WAKE UP AND SMELL THE COFFEE

The past ten weeks – since the Monday 24 January to be exact – have been interesting and have taught me a lot about the men and women who organize swim meets in New Zealand. In the ten weeks Eyad has swum in 22 races spread across 6 meets – 2 were in Hamilton, 1 was at the Millennium Institute, and 3 were over consecutive weekends at the Henderson West Wave Pool.

In the ten weeks Covid traffic lights have changed, Covid rules have been relaxed and the Wellington Facebook clown has tapped himself into a frenzy trying to convince us that Jacinda has screwed the country and Gary Francis couldn’t organize a swim meet if his life depended on it. Drinking cold coffee at midnight is clearly as bad for the clown as is pouring it over those who stir-up whatever it is between his ears. In spite of all the disruption and negative ravings on Facebook, Eyad’s 6 meets have come and gone seamlessly. Thank you, Waikato, North Shore Swimming and Auckland.

But it does make you think. There are two options. You can start drinking the clown’s offering of cold coffee or you can look at what is actually happening and thank those like Kaye-Marie McCaskill-Day, Tonya Osborne, Kate Griffiths and the staff at Swimming New Zealand for 10 weeks of trouble-free racing.

But beware New Zealand, the season is not done yet. In one week, the clown will test the skills of Steve Johns, Gary Francis and Chloe Francis at the National Championships. This is not a test they should be taking lightly. What an inter-continental ballistic missile is to Kim Jong-un, a cold cup of coffee is to the Facebook clown.

Chloe be warned, misspell Joul, sorry Joel on the scoreboard and a cup full of nuclear coffee beans could be heading your way. And Gary, in this era of Lia Thomas, please announce the next New Zealand team with a clear indication of their preferred gender assignment. I’ve heard the clown will be listening at midnight. And Steve you are responsible for the whole show. One mistake and tragedy could follow.

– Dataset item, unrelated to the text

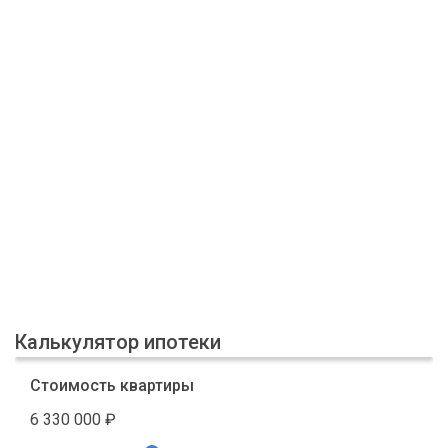
Калькулятор ипотеки
Стоимость квартиры
6 330 000
₽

Consider this scenario. One afternoon, the clown’s coffee command and control system detects a failure in the Championship lane four touch pad. By the time the clown is notified, key officials from the National’s “live stream” office have approximately one minute to brief the clown. After that, the clown has about seven minutes to confer with his advisor, Kevin Hill from Palmerston North to decide if he will retaliate, and which pre-packaged coffee response option to retaliate with. That’s it. Seven minutes to discern whether or not the failed touch pad is real. Seven minutes to decide if it is worth it to start a nuclear coffee war.   

If the clown decides to retaliate, 400 underground intercontinental ballistic coffee beans could be launched just five minutes after receiving the clown’s launch order. I’m giving Swimming New Zealand a warning here. This is no joke. A coffee attack has been ordered before. Just ask a staff member at Massey University what she felt as the deluge of radioactive coffee stained her pale blue business suit.

And so, officials in Waikato, Auckland and North Shore, you have done well. But the true test is a week away. And in an underground bunker, hidden in the Tawa hills the clown is waiting, watching and turning up the flame under his 24/7 ever-ready coffee pot. Please Steve, Gary and Chloe, don’t screw up. The flight path from the Tawa bunker to Apollo Drive goes right over my house.